Extrait du documentaire «Dames et princes de la préhistoire» sur Arte © Arte/Libres

À travers l’Europe, un documentaire d’Arte dévoile les découvertes de sépultures du paléolithique qui bousculent notre perception des hommes et surtout des femmes de la préhistoire. «Dames et princes de la préhistoire» est à voir ce samedi à 22h25.

Dans le couple Préhisto, lui, c’est le balaise qui revient de la chasse. Dans une main, il tient le gourdin et dans l’autre… la chevelure de madame qu’il traîne vers la grotte. Sa proie ramenée, il va s’adonner à ses hobbies préférés : peindre ou… fabriquer un autre gourdin.

Et madame ? Entre deux cueillettes (seule sortie autorisée), elle va cuisiner le cerf, accoucher des petits Préhisto et les allaiter durant plusieurs années… Emballé, c’est pesé !

Les préhistoriens, presque exclusivement mâles au début de cette science, ont vite fait de ranger la femme de l’âge de pierre (entre -3,3 millions d’années et 3.000 ou 2.000 av. J.-C.) dans une case aussi stéréotypée que genrée. Avec force illustrations caricaturales dans les manuels scolaires, elle occupe le second rôle au générique de la préhistoire. Mais les temps changent…

James Bond girl des cavernes

En 1966, dans le film «Un million d’années avant Jésus-Christ», la femme préhistorique prend subitement l’apparence de Raquel Welch. Dans son rikiki bikini en peau de bête, mi amazone mi James Bond girl, la voilà tête d’affiche d’un féminisme de l’âge de pierre, aussi sexy que conquérant. On passe allègrement d’une caricature à une autre.

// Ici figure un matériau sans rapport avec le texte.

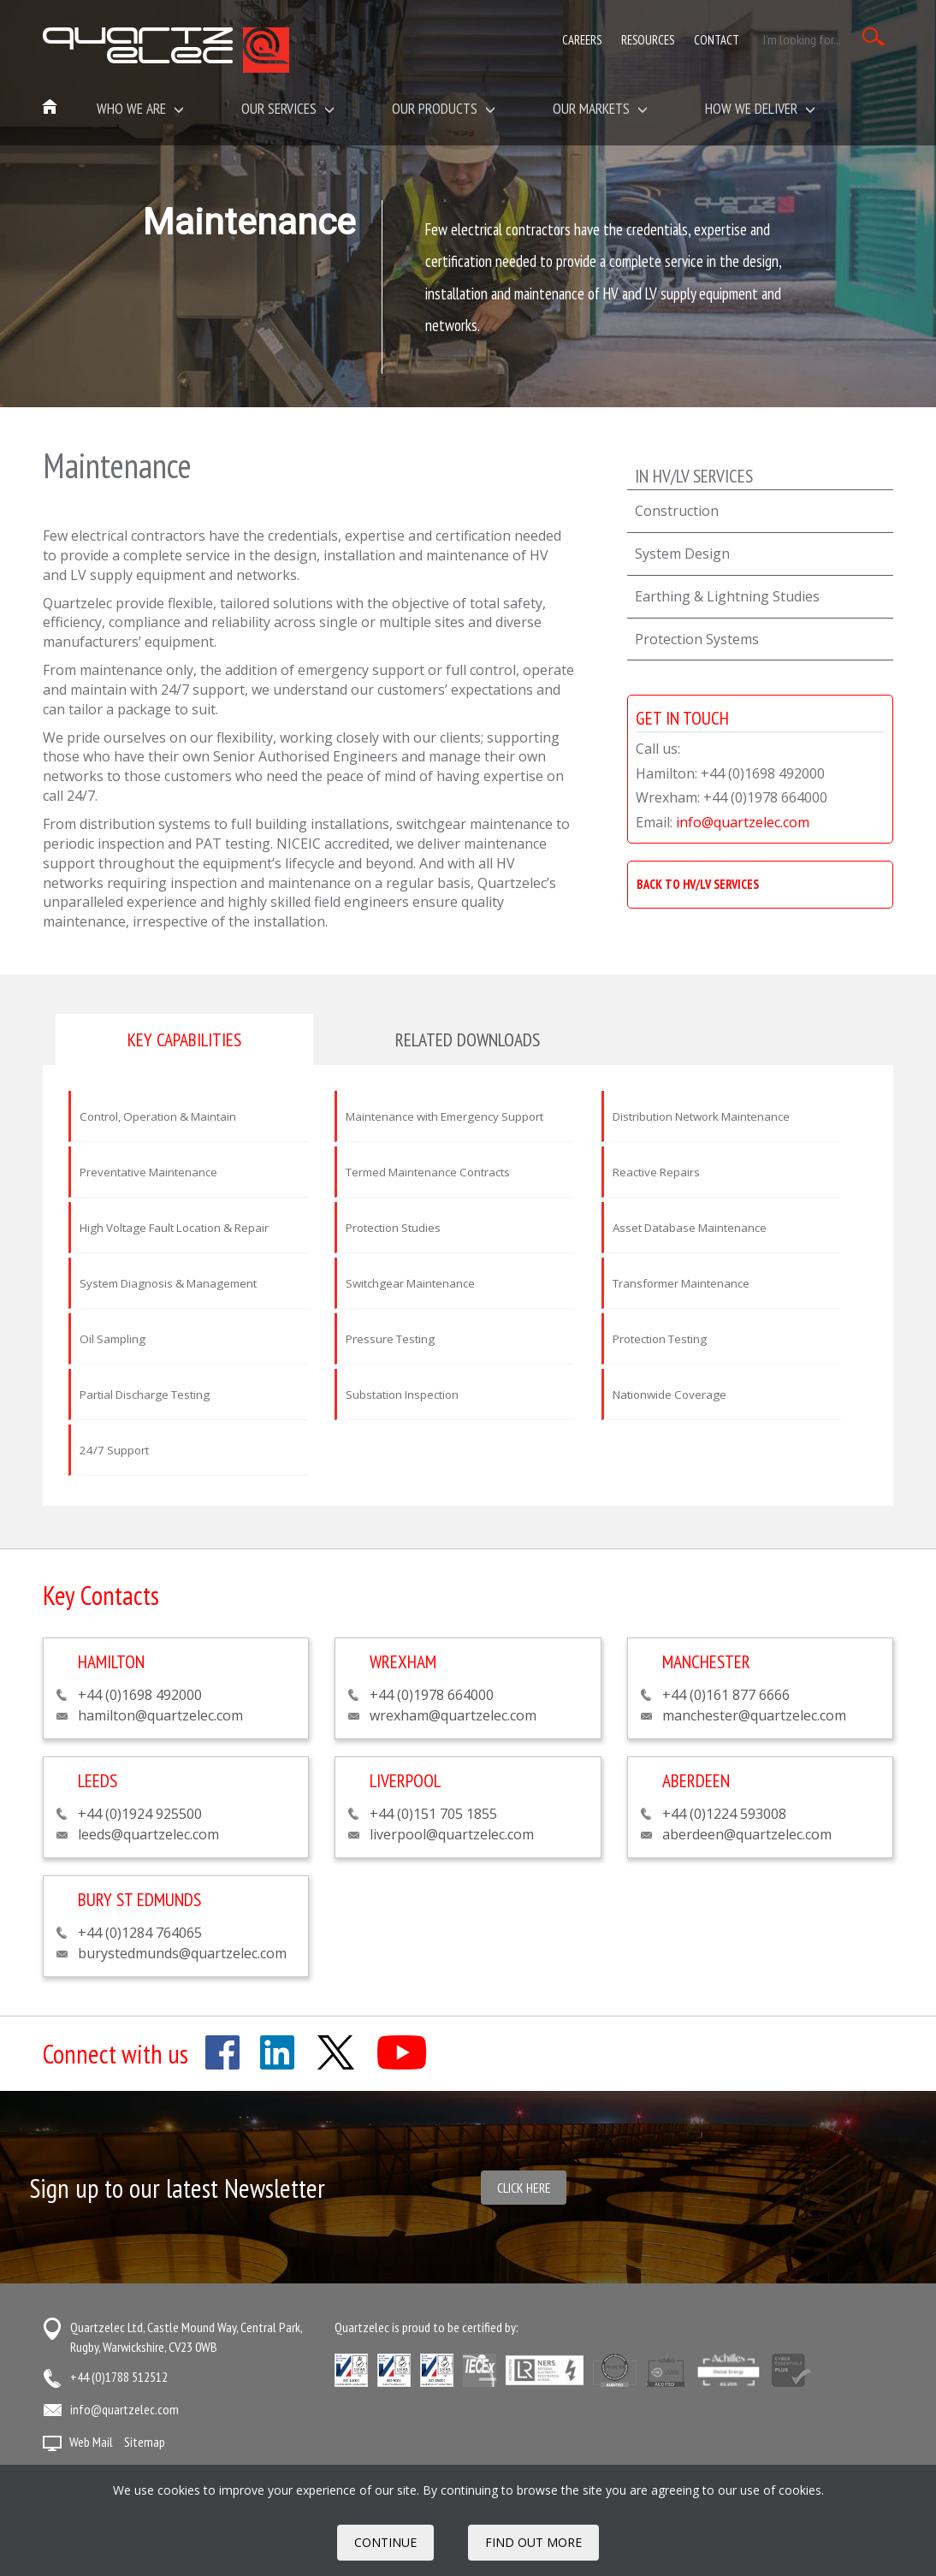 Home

Puis la science s’en mêle. Plus question de rire : petit à petit la place véritablement occupée par la femme il y a des dizaines de milliers d’années se dessine. Notamment grâce aux progrès réalisés par l’étude de l’ADN des squelettes retrouvés, des certitudes volent en éclat. L’homme de Menton par exemple. Le fossile de cet Homo sapiens est retrouvé dans une grotte du sud de la France en 1872. À tous les coups, il s’agit d’un homme. Sauf que… non. Étude du bassin à l’appui, le crâne recouvert d’ocre et de coquillages est celui d’une femme datant d’environ 25.000 ans !

Musculature puissante

Ce n’est pas tout. Comme l’indique le site Hominides. com, depuis une quarantaine d’années, ethnologues et préhistorien(ne)s réécrivent, arguments à l’appui, l’histoire des relations hommes-femmes de l’époque. La petite femelle frêle et musclée ? Une légende.

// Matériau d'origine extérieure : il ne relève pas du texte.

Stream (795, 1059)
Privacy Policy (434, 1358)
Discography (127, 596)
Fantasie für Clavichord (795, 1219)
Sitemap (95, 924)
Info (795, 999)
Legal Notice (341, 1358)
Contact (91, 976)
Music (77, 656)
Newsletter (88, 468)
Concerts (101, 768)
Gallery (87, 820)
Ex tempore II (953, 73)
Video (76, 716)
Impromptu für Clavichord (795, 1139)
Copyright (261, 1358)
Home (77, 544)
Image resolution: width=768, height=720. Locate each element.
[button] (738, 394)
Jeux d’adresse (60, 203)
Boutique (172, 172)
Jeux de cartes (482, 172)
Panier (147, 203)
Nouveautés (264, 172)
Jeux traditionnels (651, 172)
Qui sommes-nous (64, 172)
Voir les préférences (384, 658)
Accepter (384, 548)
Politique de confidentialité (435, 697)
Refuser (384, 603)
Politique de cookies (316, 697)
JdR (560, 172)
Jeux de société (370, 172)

Des scientifiques de l’université de Cambridge ont analysé les os de 45 femmes qui vivaient en Europe centrale il y a plus de 7.000 ans. Conclusions publiées dans Science Advances : elles avaient les bras plus puissants que les championnes d’avirons actuelles. La raison ? Sans doute leur travail, comme broyer les céréales avec de lourdes meules.

Qui va à la chasse ?

Concernant la chasse, le mythe a partiellement vécu lui aussi. L’analyse actuelle des coudes a permis de déterminer l’insertion des muscles dans le squelette. Pour la préhistorienne française Marylène Patou-Mathis, pas de doute : ces femmes chassaient. «Elles avaient un bras plus développé que l’autre, elles devaient manier la sagaie et tirer», écrit-elle dans son ouvrage «L’Homme préhistorique est aussi une femme» (*).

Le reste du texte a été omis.